Dinsmore’s attention to detail has also led to the ongoing development and structuring of a new document retention system within Tri-Arrows, enabling it to effectively leverage the Internet to provide global accessibility. Tri-Arrows’ “gold standard” approach to business, coupled with our team’s thorough knowledge of state and federal document retention requirements, has led to exploring robust options that serve the company’s long-term interests.

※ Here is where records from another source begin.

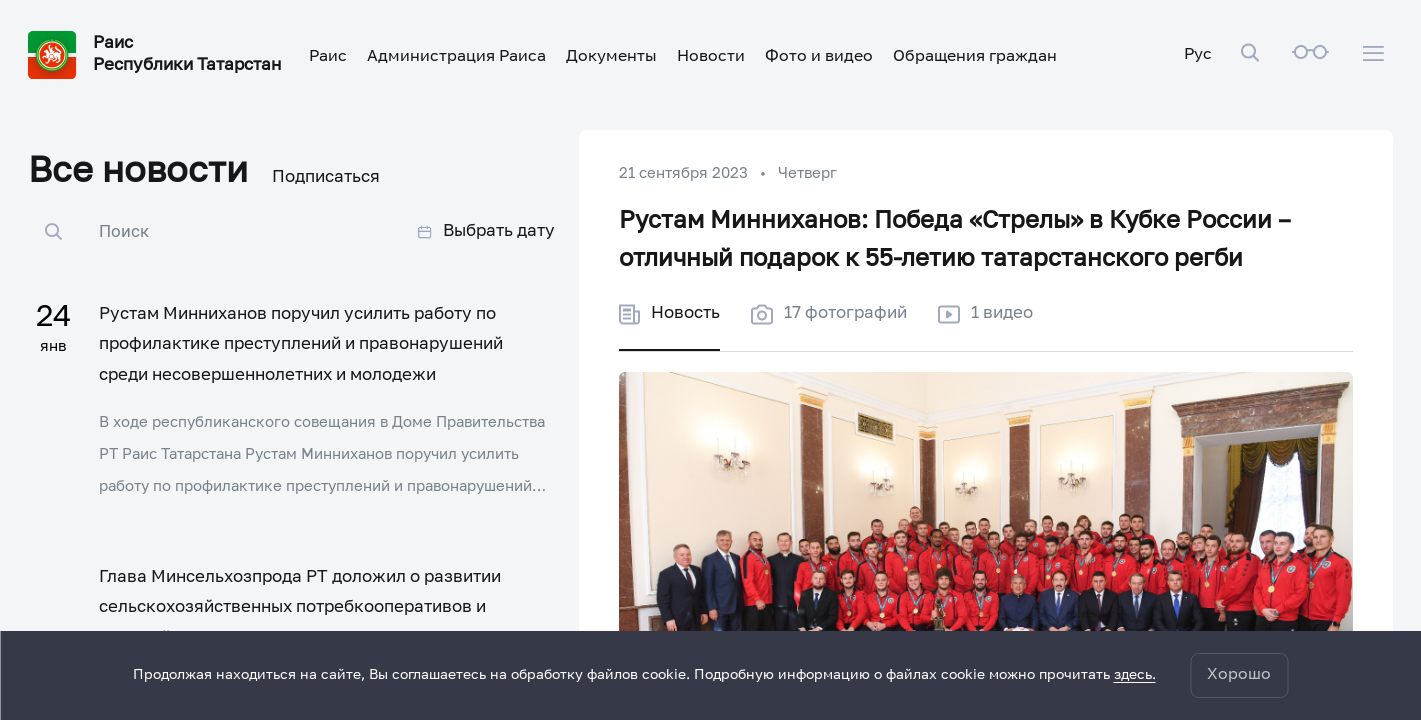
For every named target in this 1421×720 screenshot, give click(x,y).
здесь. (1135, 675)
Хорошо (1239, 675)
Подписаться (326, 177)
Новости (711, 57)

In guiding Tri-Arrows through its formation and providing ongoing counsel on a variety of matters, Dinsmore has become a valuable resource in its development.

Sundor Group Inc. Acquisition

Assisted our client, Procter & Gamble, in their $325MM cash acquisition of Sundor Group Inc.  Sundor, which was owned by Australia's Elders IXL brewery, makes and sells Sunny Delight Florida Citrus Punch, Texsun grapefruit drinks, Lincoln apple drinks and Speas Farm apple drinks.